"Uh! uh!—hem! hem!" said the Bailie, clearing his throat as well as he could, "I suld study to say as little on that score as might be—least said is sunest mended."
"But if you were called on by the courts, as you term them, of justice," she again demanded, "what then would be your answer?"
The Bailie looked this way and that way, like a person who meditates an escape, and then answered in the tone of one who, seeing no means of accomplishing a retreat, determines to stand the brunt of battle—"I see what you are driving me to the wa' about. But I'll tell you't plain, kinswoman,—I behoved just to speak according to my ain conscience; and though your ain gudeman, that I wish had been here for his ain sake and mine, as wool as the puir Hieland creature Dougal, can tell ye that Nicol Jarvie can wink as hard at a friend's failings as onybody, yet I'se tell ye, kinswoman, mine's ne'er be the tongue to belie my thought; and sooner than say that yonder puir wretch was lawfully slaughtered, I wad consent to be laid beside him—though I think ye are the first Hieland woman wad mint sic a doom to her husband's kinsman but four times removed."

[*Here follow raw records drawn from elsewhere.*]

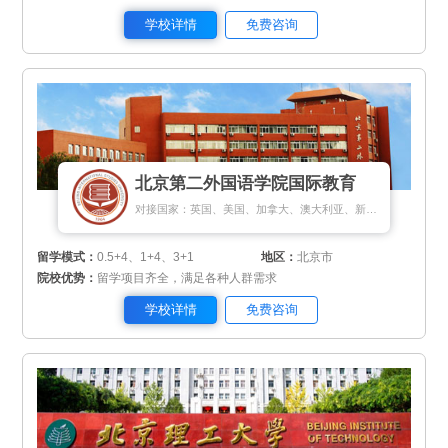
学校详情
免费咨询
北京第二外国语学院国际教育
对接国家：英国、美国、加拿大、澳大利亚、新加坡、马来西亚、日本、韩国、德国、瑞士
留学模式：
0.5+4、1+4、3+1
地区：
北京市
院校优势：
留学项目齐全，满足各种人群需求
学校详情
免费咨询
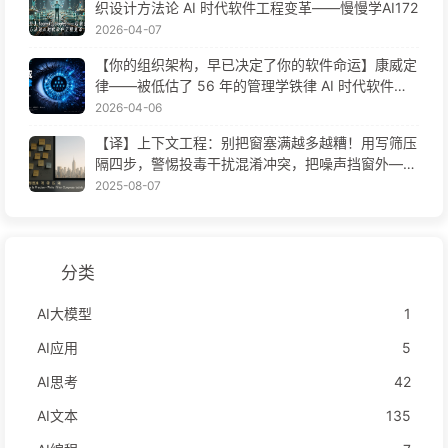
织设计方法论 AI 时代软件工程变革——慢慢学AI172
2026-04-07
【你的组织架构，早已决定了你的软件命运】康威定
律——被低估了 56 年的管理学铁律 AI 时代软件工
程变革——慢慢学AI171
2026-04-06
【译】上下文工程：别把窗塞满越多越糟！用写筛压
隔四步，警惕投毒干扰混淆冲突，把噪声挡窗外——
慢慢学AI170
2025-08-07
分类
AI大模型
1
AI应用
5
AI思考
42
AI文本
135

It is probable that the tone and firmness assumed by the Bailie in his last speech was better suited to make an impression on the hard heart of his kinswoman than the tone of supplication he had hitherto assumed, as gems can be cut with steel, though they resist softer metals. She commanded us both to be placed before her. "Your name," she said to me, "is Osbaldistone?—the dead dog, whose death you have witnessed, called you so."
"My name is Osbaldistone," was my answer.
"Rashleigh, then, I suppose, is your Christian name?" she pursued.
"No,—my name is Francis."
"But you know Rashleigh Osbaldistone," she continued. "He is your brother, if I mistake not,—at least your kinsman and near friend."
"He is my kinsman," I replied, "but not my friend. We were lately engaged together in a rencontre, when we were separated by a person whom I understand to be your husband. My blood is hardly yet dried on his sword, and the wound on my side is yet green. I have little reason to acknowledge him as a friend."
"Then," she replied, "if a stranger to his intrigues, you can go in safety to Garschattachin and his party without fear of being detained, and carry them a message from the wife of the MacGregor?"